Friday, July 06, 2007

Who Has The Administration's Ear

Money talks, and when it does, this administration listens. Today's NY Times gives a perfect example of this axiom.

After a concerted lobbying effort by property developers, mine owners and farm groups, the Bush administration scaled back proposed guidelines for enforcing a key Supreme Court ruling governing protected wetlands and streams.

The administration last fall prepared broad new rules for interpreting the decision, handed down by a divided Supreme Court in June 2006, that could have brought thousands of small streams and wetlands under the protection of the Clean Water Act of 1972. The draft guidelines, for example, would allow the government to protect marsh lands and temporary ponds that form during heavy rains if they could potentially affect water quality in a nearby navigable waterway.

But just before the new guidelines were to be issued last September, they were pulled back in the face of objections from lobbyists and lawyers for groups concerned that the rules could lead to federal protection of isolated and insignificant swamps, potholes and ditches.

The Environmental Protection Agency and the Army Corps of Engineers, charged with enforcing the Clean Water Act, finally issued new guidelines last month, which environmental and recreational groups said were much more narrowly drawn.
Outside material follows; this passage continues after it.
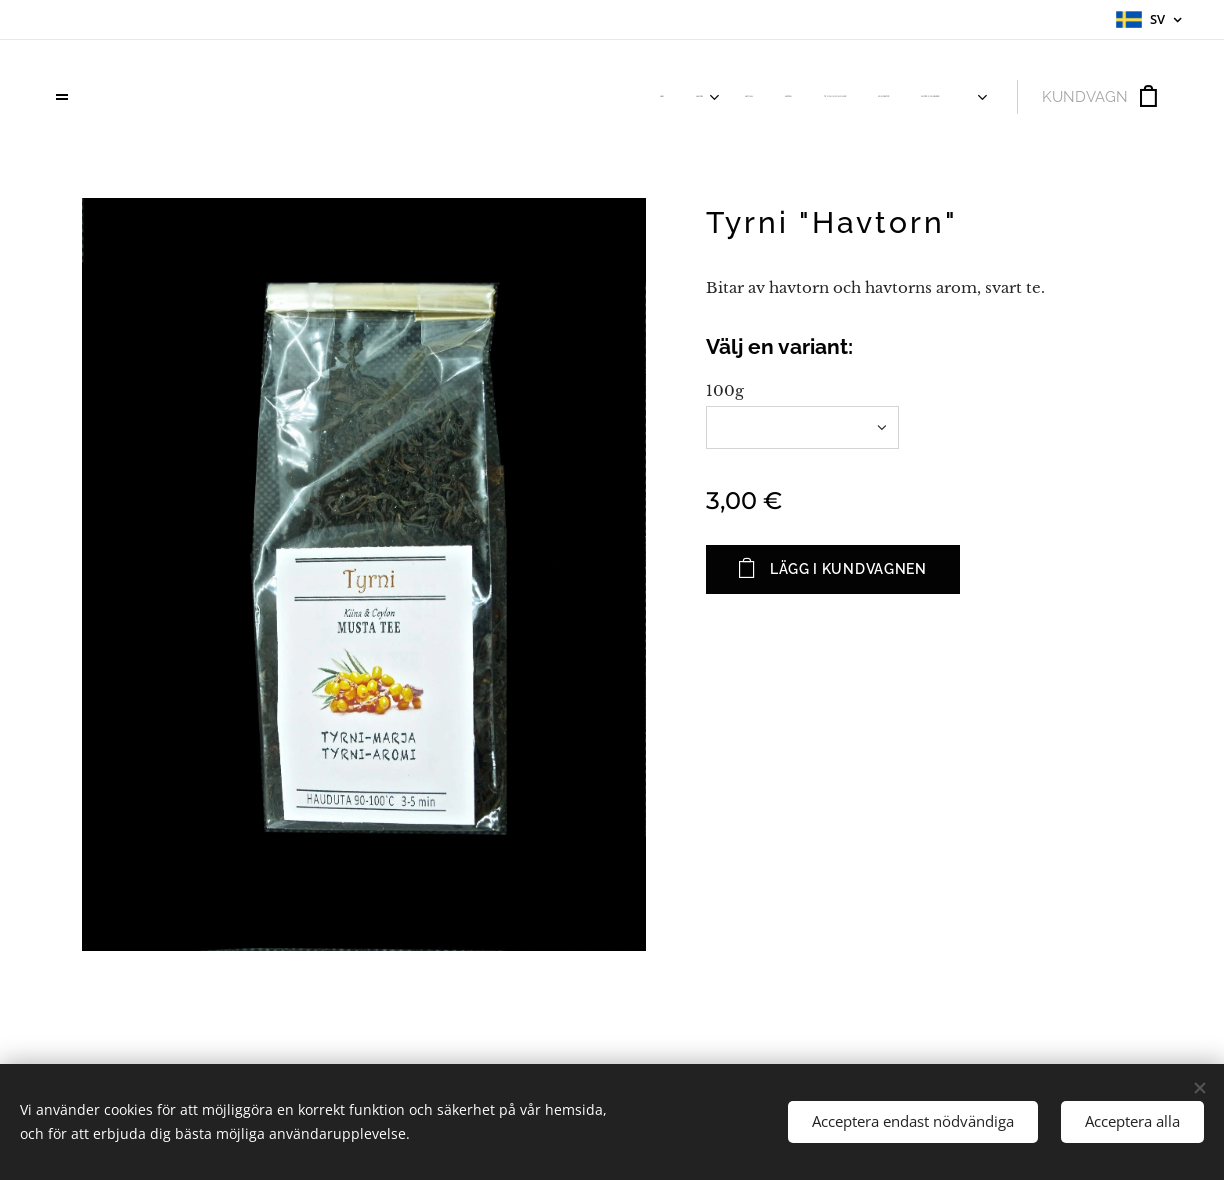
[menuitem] (720, 97)
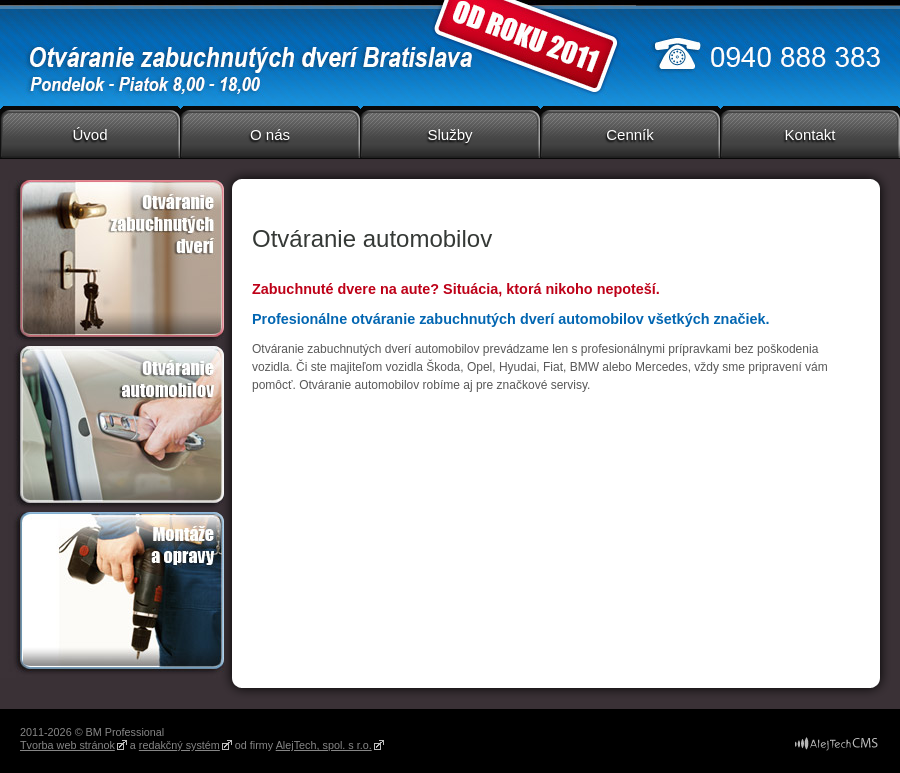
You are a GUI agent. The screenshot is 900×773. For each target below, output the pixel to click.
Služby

These groups argue that the final guidelines will leave thousands of sensitive wetlands and streams unprotected.
[Emphasis added]

The arguments raised by the property developers, National Cattlemen’s Beef Association, and Alliance Coal were specious: no one was seriously arguing that potholes needed to be protected. What the Supreme Court held in that ruling is that the nation's waterways are affected by the smaller systems that ultimately feed into them, and those smaller systems also fell under the Clean Water Act the Bush Administration had been trashing.

But the moneyed interests prevailed, to no one's surprise. And that's a shame, because clean water is in everyone's interest, especially as supplies dwindle.

It's going to be a long eighteen months.